The key thing for romance (and what makes it far more complicated in it’s own way to write than say a thriller, or a mystery) is that the two characters goals need to bring them into opposition, so that they each become the external conflict for the other, or at the very least a complicating factor. And on the inner level, each needs to be the only one who will challenge them to make that internal change they need to make. So they are complementary.
On the surface level, they stop the other getting what they want, but on the inner level they are the only key to the other getting what they really need.
Thinking about this has made it very clear to me I need to get a grip on this for my own current story. It’s something I’m really just starting to get a handle on. I read a few articles on GMC, and of course, I have Deborah Dixon’s book , which I need to reread. It’s too long since I read it and very obviously I didn’t “get it”!
So I decided not to try to get anything in for the Fast Track. I need to work out the GMC far far better! It’s almost there with what I have already but not quite.
Also, I still have far too much lead in to my story. What I have is good, but not good enough.
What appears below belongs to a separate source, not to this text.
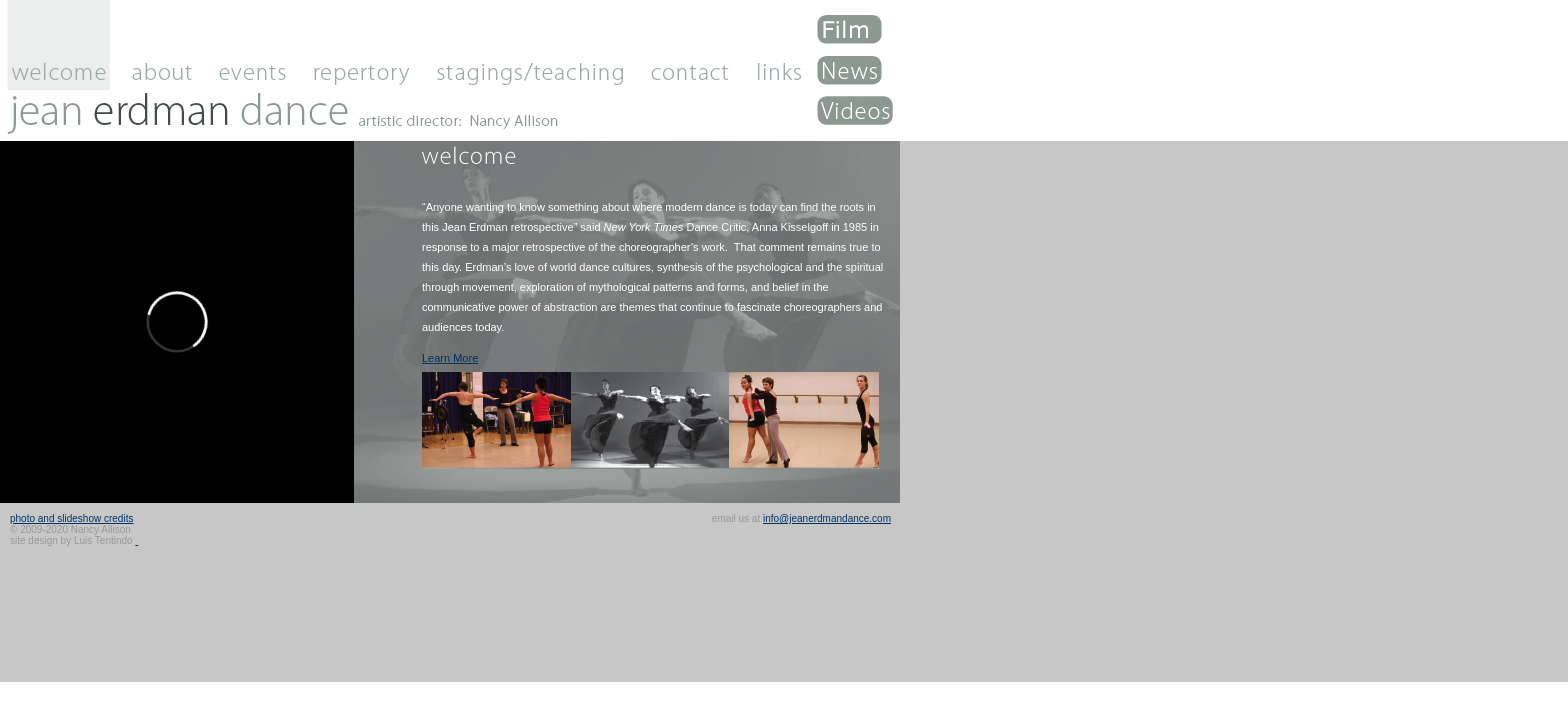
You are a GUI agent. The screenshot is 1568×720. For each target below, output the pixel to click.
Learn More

I need to get straight into the action. Even if she sees him from across the showground but they don’t meet for a few pages. As always, I’ve started just that bit too early!
I will do some notes on GMC, finish the synopsis, then put it aside to stew for a while so I can work on the Wrong Brother story (not a Wrong Bed any more) which turned into a Medical, for the Harlequin Medical Fast Track. Closing date for this is 7th June, so I might have a chance!
I also want to edit out the 10 or 12k version that is hidden in the 22K novella of the WiP (once I take away all the padding and the external issue that doesn’t really belong there) to submit to Entangled’s Flirt line, but that will have to wait a while.
Next week, I go back to Australia for two weeks, this time with my husband. It’s supposed to be a holiday, but I suspect my parent’s health issues will take precedence! I’ll take the baby laptop with me, and make sure I make time to write as well while I’m there. Then hopefully by the end of June or early July I can drop back to half-time work (and half pay of course!). More time to write, yippee!